Exercise objective:
If a line of the data contains the word "sitio", it is counted; report how many such lines there are and nothing else.

[[ Extracted data open ]]

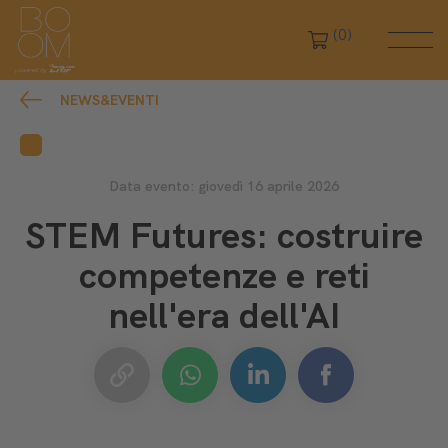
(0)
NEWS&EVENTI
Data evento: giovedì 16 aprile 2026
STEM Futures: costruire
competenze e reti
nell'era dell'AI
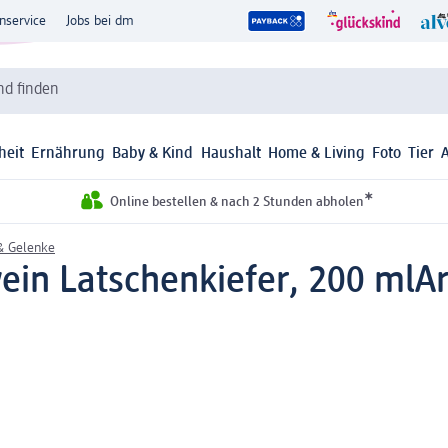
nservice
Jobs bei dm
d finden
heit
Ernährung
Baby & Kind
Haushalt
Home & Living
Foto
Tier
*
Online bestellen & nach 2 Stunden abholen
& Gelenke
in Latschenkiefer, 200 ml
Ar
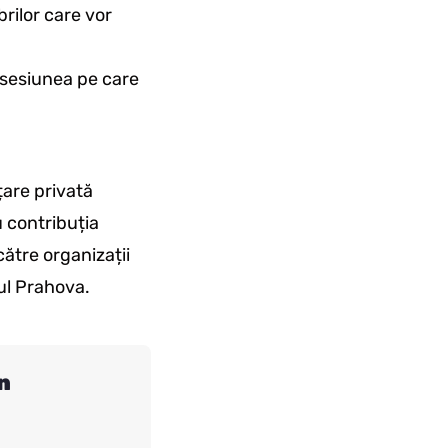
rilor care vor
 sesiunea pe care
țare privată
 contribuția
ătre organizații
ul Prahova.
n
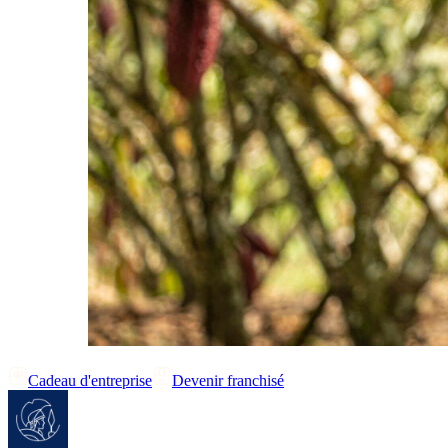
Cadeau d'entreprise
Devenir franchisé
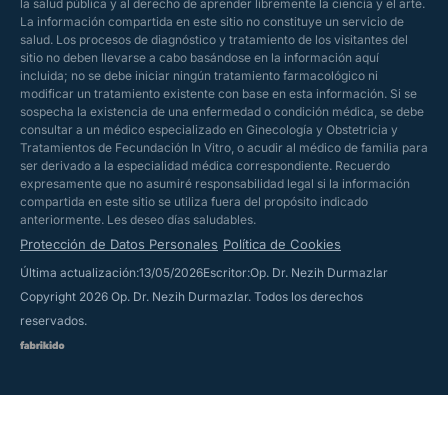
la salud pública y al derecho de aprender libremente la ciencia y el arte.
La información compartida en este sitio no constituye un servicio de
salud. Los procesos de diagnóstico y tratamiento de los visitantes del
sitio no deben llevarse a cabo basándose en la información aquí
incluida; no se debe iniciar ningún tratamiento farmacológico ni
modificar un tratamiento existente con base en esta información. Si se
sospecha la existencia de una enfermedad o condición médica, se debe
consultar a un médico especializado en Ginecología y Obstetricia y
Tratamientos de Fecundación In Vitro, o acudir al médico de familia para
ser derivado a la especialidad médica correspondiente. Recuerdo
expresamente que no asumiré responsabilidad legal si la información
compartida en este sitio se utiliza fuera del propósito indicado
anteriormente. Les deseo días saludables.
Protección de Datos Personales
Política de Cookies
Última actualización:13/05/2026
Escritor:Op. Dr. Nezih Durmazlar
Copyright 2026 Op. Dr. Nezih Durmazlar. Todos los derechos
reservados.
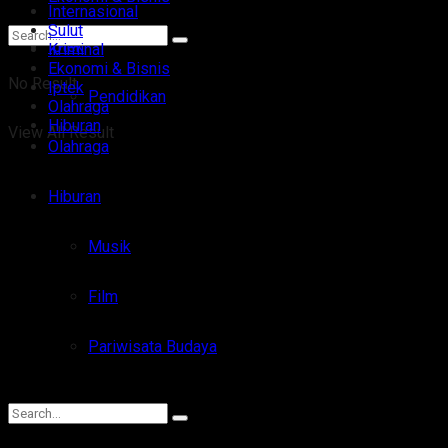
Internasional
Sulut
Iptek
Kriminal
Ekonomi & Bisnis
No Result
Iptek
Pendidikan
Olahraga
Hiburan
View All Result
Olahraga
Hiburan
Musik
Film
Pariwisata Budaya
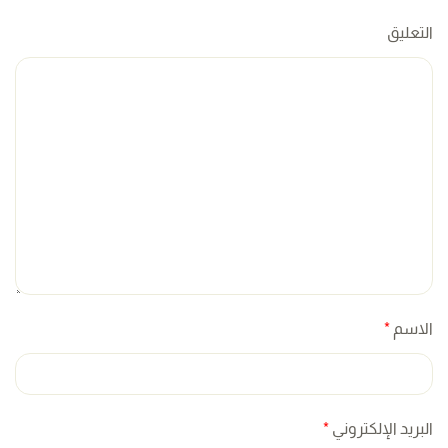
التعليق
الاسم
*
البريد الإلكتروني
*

[[ Extracted data closed ]]
[[ Extracted data open ]]

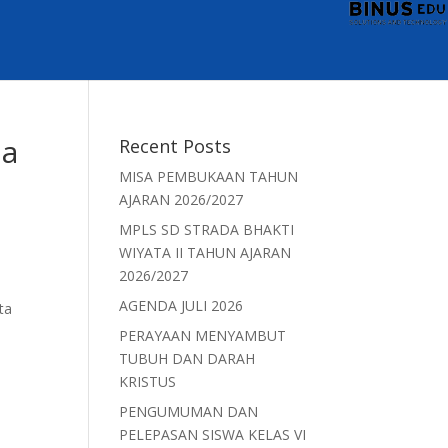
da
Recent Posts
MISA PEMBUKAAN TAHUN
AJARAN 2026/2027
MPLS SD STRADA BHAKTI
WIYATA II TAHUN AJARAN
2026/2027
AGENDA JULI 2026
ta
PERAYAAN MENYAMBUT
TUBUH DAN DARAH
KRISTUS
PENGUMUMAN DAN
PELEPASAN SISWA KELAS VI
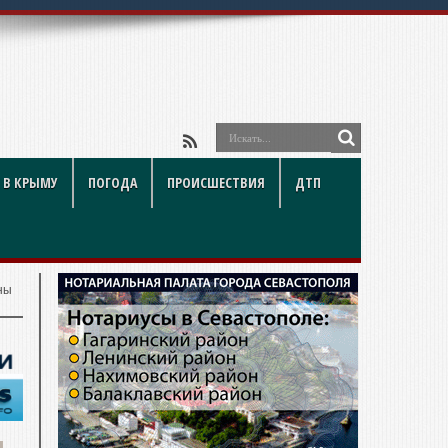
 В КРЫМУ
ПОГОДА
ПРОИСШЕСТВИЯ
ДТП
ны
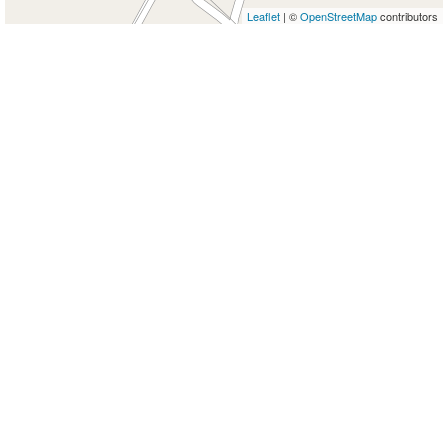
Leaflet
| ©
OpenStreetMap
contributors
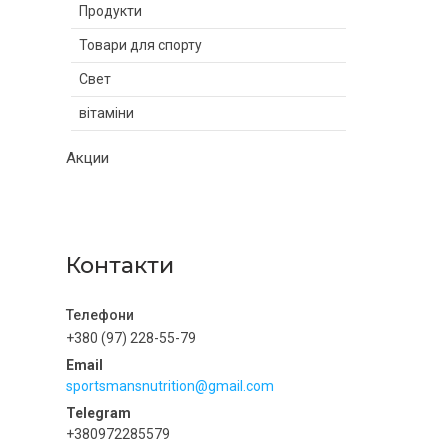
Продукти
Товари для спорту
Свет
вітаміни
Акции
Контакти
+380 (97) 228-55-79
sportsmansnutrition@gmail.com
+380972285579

[[ Extracted data closed ]]

Result for this task:
3